The findings include:
On 9/19/24 at 10:29 AM, extended survey task triggered due to an Immediate Jeopardy situation related to duplicate but conflicting Medical Orders for Life Sustaining Treatment (MOLST) and resuscitation code status documents in resident records, which was determined on 9/13/24.
In the morning of 9/19/24, The Director of Human Resources was asked to provide the training records for the Nursing Home Administrator (NHA), Director of Nursing (DON), Assistant Director of Nursing (ADON), both Social Workers (SW#11 & SW #19), the Director of Rehabilitation (Staff #27), the Unit Managers (Staff #12, Staff #14), and 2 Licensed Practical Nurse (LPN) nursing supervisors (LPN #28, LPN#29), for a total of 10 staff.

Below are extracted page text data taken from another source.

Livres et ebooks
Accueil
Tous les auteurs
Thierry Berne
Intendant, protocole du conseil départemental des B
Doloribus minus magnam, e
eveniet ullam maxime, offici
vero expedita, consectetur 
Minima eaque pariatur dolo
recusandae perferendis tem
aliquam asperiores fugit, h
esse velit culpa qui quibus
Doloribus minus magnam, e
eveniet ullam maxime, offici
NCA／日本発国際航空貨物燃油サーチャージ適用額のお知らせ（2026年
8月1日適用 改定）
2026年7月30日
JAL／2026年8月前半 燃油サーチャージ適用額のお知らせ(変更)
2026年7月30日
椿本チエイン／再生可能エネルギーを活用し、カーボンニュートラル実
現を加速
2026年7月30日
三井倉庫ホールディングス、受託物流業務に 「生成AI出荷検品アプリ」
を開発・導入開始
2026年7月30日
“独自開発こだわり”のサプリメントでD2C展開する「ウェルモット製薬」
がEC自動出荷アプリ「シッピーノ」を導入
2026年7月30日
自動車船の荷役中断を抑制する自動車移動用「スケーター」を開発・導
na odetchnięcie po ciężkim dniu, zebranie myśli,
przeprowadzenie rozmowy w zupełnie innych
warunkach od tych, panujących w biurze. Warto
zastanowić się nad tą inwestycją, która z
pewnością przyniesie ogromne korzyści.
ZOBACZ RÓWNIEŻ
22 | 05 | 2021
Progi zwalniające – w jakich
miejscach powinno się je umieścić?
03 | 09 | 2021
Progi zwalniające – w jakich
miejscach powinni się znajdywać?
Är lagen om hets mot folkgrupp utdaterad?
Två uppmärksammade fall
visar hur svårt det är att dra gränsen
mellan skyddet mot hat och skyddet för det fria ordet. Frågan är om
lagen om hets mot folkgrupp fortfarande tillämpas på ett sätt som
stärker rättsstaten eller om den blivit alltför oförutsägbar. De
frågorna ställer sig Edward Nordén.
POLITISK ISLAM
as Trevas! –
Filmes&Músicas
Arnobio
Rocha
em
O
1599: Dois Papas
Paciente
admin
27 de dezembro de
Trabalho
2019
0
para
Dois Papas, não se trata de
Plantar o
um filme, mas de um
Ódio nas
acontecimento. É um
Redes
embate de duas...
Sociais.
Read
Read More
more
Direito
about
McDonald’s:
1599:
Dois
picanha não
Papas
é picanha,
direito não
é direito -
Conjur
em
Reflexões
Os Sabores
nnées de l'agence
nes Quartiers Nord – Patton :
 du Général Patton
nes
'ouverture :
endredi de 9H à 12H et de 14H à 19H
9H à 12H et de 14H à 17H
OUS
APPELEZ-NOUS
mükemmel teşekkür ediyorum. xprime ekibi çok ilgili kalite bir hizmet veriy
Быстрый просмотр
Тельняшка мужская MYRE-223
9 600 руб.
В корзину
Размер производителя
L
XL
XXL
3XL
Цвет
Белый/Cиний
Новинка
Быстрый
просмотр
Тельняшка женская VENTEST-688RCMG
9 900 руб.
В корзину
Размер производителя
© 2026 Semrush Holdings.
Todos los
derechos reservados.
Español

On 9/19/24 at 3:09 PM, a review of the training records revealed that 9 staff (NHA, DON, ADON, SW #11, SW #19, Staff #27, Staff #12, Staff #14, LPN #28, and Staff #29) lacked any evidence of communication training.
On 9/20/24 at 2:07 PM, an interview with the NHA was conducted to review the finding of the lack of communication training for 9 of 10 staff reviewed. He acknowledged the finding.